Sorseggiai il mio Martini e mentre lo sentivo scendere giù per la gola quasi mi andò di traverso quando lo sentii, con voce dolce ma decisa, quasi ordinarmi “Perchè non ti sfili una scarpa per un attimo”
La sua non fu una richiesta, ma quasi un incitamento.
“Perchè dovrei farlo?”
“Perchè voglio vedere il tuo piede nudo uscire da quel bellissimo sandalo” fu la sua risposta autoritaria.
Quel “voglio” che usò nella frase mi fece inaspettatamente eccitare. Era un ragazzo ma sapeva il fatto suo. I miei tentativi di metterlo a mia volta in soggezione stavano miseramente fallendo. Chiedevo solo a me stessa se intimamente era quello che volevo o se mi fossi accontentata di averglieli fatti vedere.
Mi ricordai di cosa ero stata capace di fare qualche giorno prima sull’autobus, del mio piede nudo offerto alle mani di uno sconosciuto. Sorseggia ancora il mio Martini, mi accorsi che lo avevo quasi finito. Feci cenno al cameriere di portarne un altro. Lui non aggiunse niente alla sua precedente richiesta. Sapevo che il primo che avesse detto o fatto qualcosa avrebbe perso.

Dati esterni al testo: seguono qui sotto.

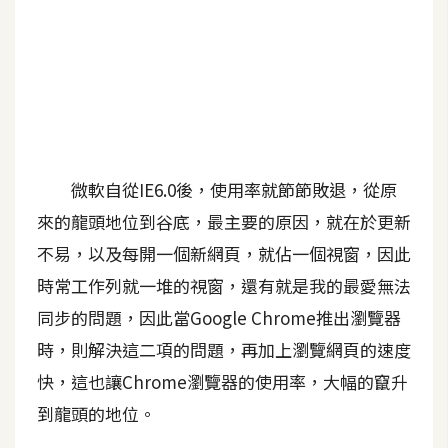
A
I
應
用
設
計
微軟自從IE6.0後，使用率就節節敗退，從原
來的龍頭地位到谷底，最主要的原因，就在於更新
網
不易，以及每開一個新網頁，就佔一個視窗，因此
站
時常工作列就一堆的視窗，還有就是我的最愛無法
同步的問題，因此當Google Chrome推出瀏覽器
影
時，則解決這二項的問題，再加上瀏覽網頁的速度
像
快，這也讓Chrome瀏覽器的使用率，大幅的竄升
A
到龍頭的地位。
d
o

Arrivò il cameriere con il secondo Martini. Portai il bicchiere alla bocca senza effettivamente berlo e con l’altra mano scesi sul laccetto che chiudeva la mia scarpa. Non avevo il coraggio di guardarlo in faccia, per non assistere al suo sguardo di vittoria. Riuscii con una mano a sganciarlo liberando così il collo del mio piede dalla costrizione. Lentamente feci scivolare il piede all’indietro, sfilandolo di fatto dal sandalo. Puntai le dita del piede contro la suola del sandalo, offrendogli la vista del mio piede completamente nudo. Cercai di immaginare la visione dal suo punto di vista mentre sorseggiando il liquore guardavo verso la piazza.
Lui rimase in silenzio. Chissà cosa diavolo stava pensando adesso, guardando la pianta del piede che gli stavo offrendo come una ragazzina in calore. Con la coda dell’occhio lo vidi muoversi, sapevo e temevo cosa potesse accadere. E forse era quello che volevo. Cercai di rimanere impassibile quando sentii le sue dita sfiorare delicatamente il collo del mio piede, scendere lungo la pianta e arrivare alle mie dita, per non tradire il piacere che stavo provando.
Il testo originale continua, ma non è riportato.